Broadcom announces purchase of VMware

On Monday, multiple sources said that Broadcom was negotiating the purchase of VMware, an operation whose closure was not going to be imminent. They were wrong on the second. Three days after the rumor broke, Broadcom announces an agreement with VMware to acquire the cloud and virtualization giant in exchange for 61,000 million dollars (57,000 million euros). The operation, one of the largest recorded in the history of the technology sector, will close in fiscal year 2023, as long as it is approved by regulators.
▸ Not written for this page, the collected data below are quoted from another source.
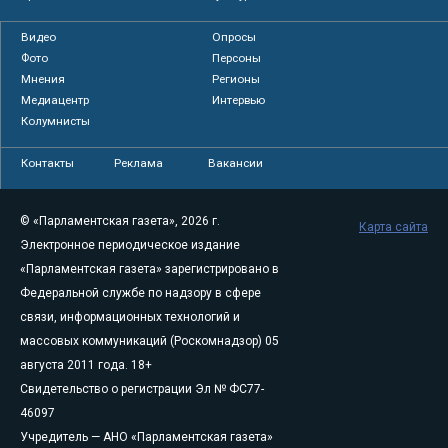
Видео
Опросы
Фото
Персоны
Мнения
Регионы
Медиацентр
Интервью
Колумнисты
Контакты
Реклама
Вакансии
© «Парламентская газета», 2026 г.
Карта сайта
Электронное периодическое издание
«Парламентская газета» зарегистрировано в
Федеральной службе по надзору в сфере
связи, информационных технологий и
массовых коммуникаций (Роскомнадзор) 05
августа 2011 года. 18+
Свидетельство о регистрации Эл № ФС77-
46097
Учредитель — АНО «Парламентская газета»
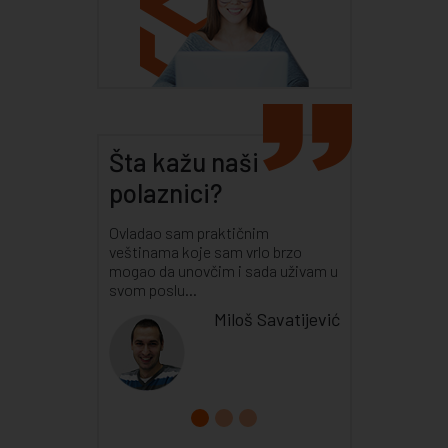
Šta kažu naši
polaznici?
Ovladao sam praktičnim
veštinama koje sam vrlo brzo
mogao da unovčim i sada uživam u
svom poslu...
Miloš Savatijević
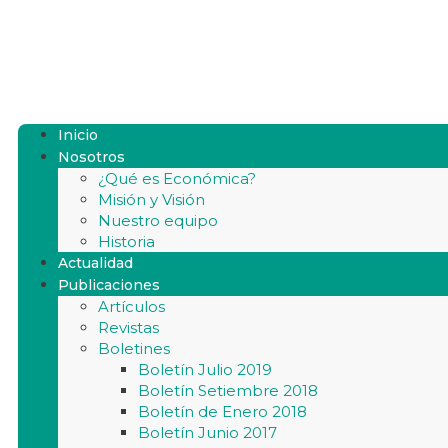
Inicio
Nosotros
¿Qué es Económica?
Misión y Visión
Nuestro equipo
Historia
Actualidad
Publicaciones
Artículos
Revistas
Boletines
Boletín Julio 2019
Boletín Setiembre 2018
Boletín de Enero 2018
Boletín Junio 2017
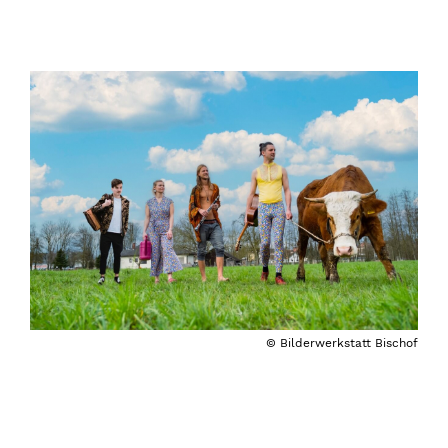
© Bilderwerkstatt Bischof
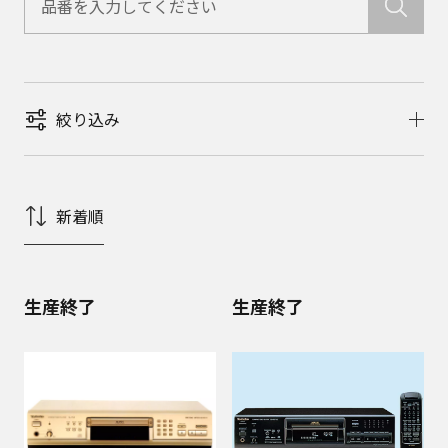
絞り込み
新着順
生産終了
生産終了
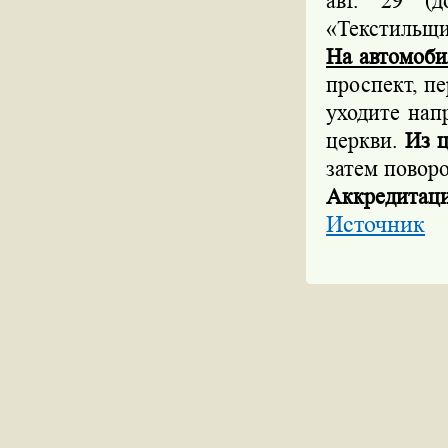
авт. 29 (
«Текстильщик
На автомоби
проспект, п
уходите нап
церкви.
Из 
затем повор
Аккредитаци
Источник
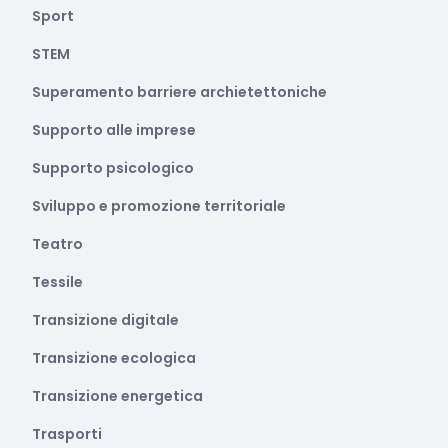
Sport
STEM
Superamento barriere archietettoniche
Supporto alle imprese
Supporto psicologico
Sviluppo e promozione territoriale
Teatro
Tessile
Transizione digitale
Transizione ecologica
Transizione energetica
Trasporti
The terms of the deal, which have been unanimously approved by the boards of both companies, provide that VMware shareholders will receive $142.50 in cash per share or 0.2520 Broadcom shares for each of their shares, representing a 44% premium over the share’s close on May 20, the last day of trading before the first trading rumors surfaced. Michael Dell and the Silver Lake fund, which own 40.2% and 10% of VMware shares, respectively, support the purchase.

As part of the deal, Broadcom will assume VMware’s $8 billion debt. To carry out this operation Broadcom has obtained 32,000 million dollars of bank financing. The remainder of the cost of VMware will be paid in stock, as the choice shareholders have between receiving money or shares from Broadcom is subject to a proration that will result in a 50% exchange.

With the purchase of VMware, Broadcom will diversify its business and will be able to offer its customers a new product portfolio that includes cloud computing services. VMware is considered one of the largest companies in this sector and its services are used by large corporations to manage multi-cloud environments and data centers. VMware’s best known product is its virtualization technology.

Broadcom, one of the largest companies fabless which makes chips for mobile phones and telecommunications networks, is used to growing through acquisitions. In 2018 he bought CA Technologiesa software and IT management solutions company, for 18.9 billion dollars, and a year later paid $10.7 billion by Symantec’s security division. He regretted this last operation and shortly after sold Symantec to Accenture for an undisclosed sum. He also tried to buy Qualcomm for $130 billion, but they wouldn’t let him.